The State-run pension scheme was holding the cash in a suspense account as at June 2015, which is in breach of Kenya’s pension rules requiring all schemes to maintain proper records identifying the worker and amount contributed.

“The management should liaise with the respective employers to eliminate and prevent further accumulation of the suspense balance,” said Auditor-General Edward Ouko who issued a qualified opinion on NSSF’s latest books of accounts.

A qualified opinion means there are gaps in book-keeping, hence not providing a true picture of the scheme.

The revised NSSF Act came into force in January 2014 and subjects the public scheme to rules stipulated by the Retirement Benefits Act and the industry regulator.

“A scheme shall cause to be kept records of the account of every member and all transactions in respect of each member shall be duly recorded,” reads Rule 28(2) of the Retirement Benefit Schemes regulations. The mountain of cash comes on top of the Auditor General flagging NSSF for wasteful spending amounting to 3.73 per cent of total assets hence breaching the legal two per cent ceiling.

NSSF’s bulging waistline saw returns to pensioners shrink to an all-time low of 3.0 per cent last year from 12.5 per cent of 2014.

READ: NSSF spends half of employees’ contributions on administration

Retirement Benefits Authority chief executive Edward Odundo has ordered NSSF to reconcile its records and avert possible plunder of the cash whose owners remain mysterious.

“We’ve put our foot down. They must look for these people and bring the amount to zero,” said Dr Odundo.

The regulator reckons some of the ghost contributors are casuals or those who temporarily lost their jobs or lack permanent addresses hence their accounts are not updated.

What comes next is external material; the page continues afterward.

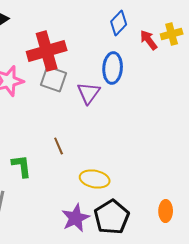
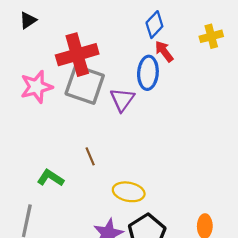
red arrow: (149, 40) -> (164, 51), moved
gray square: (54, 79) -> (85, 85), size x1.4
green L-shape: (22, 166) -> (50, 178), turned -50

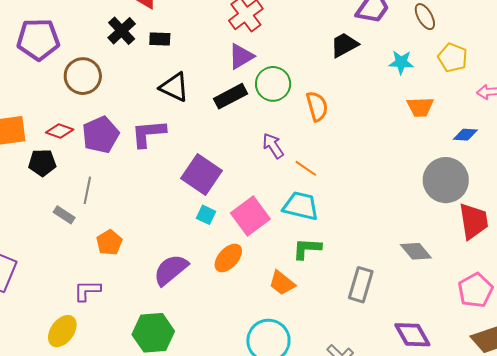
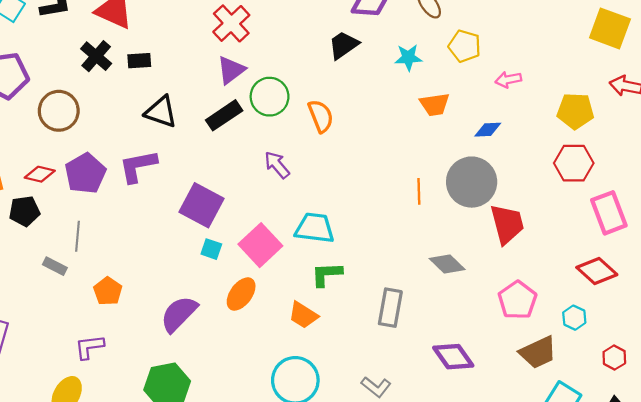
orange line: (306, 168) -> (419, 191), moved, turned 60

NSSF acting managing trustee Anthony Omerikwa blamed the suspense account on employers who fail to make monthly returns, or make erroneous submissions in terms of names and member number.

“These funds are kept in this suspense account and are accessible to the contributors once their employers/sponsors avail the records,” Mr Omerikwa said in a statement.

He added that the public scheme is banking on technology to eliminate the existence of any funds from unknown workers.

“We have enhanced member registration process whereby member numbers are now auto-generated by the fund’s social security and pension administration system e-platform hence eliminating non-capturing of member numbers in the system,” said Omerikwa.

The volume of cash from faceless contributors to NSSF topped Sh6.5 billion in the period to June 2010 and dropped to Sh5.9 billion as at June 2012.

NSSF’s suspense account held Sh2.4 billion in June 2014, indicating a massive drop to the Sh748 million as at June 2015, the latest financials released.

The new NSSF law converted the hitherto provident fund into a pension scheme and raised monthly fees equally met by workers and employers to a high of Sh18,450 from the current Sh400. The new rates are yet to take effect due to a court case.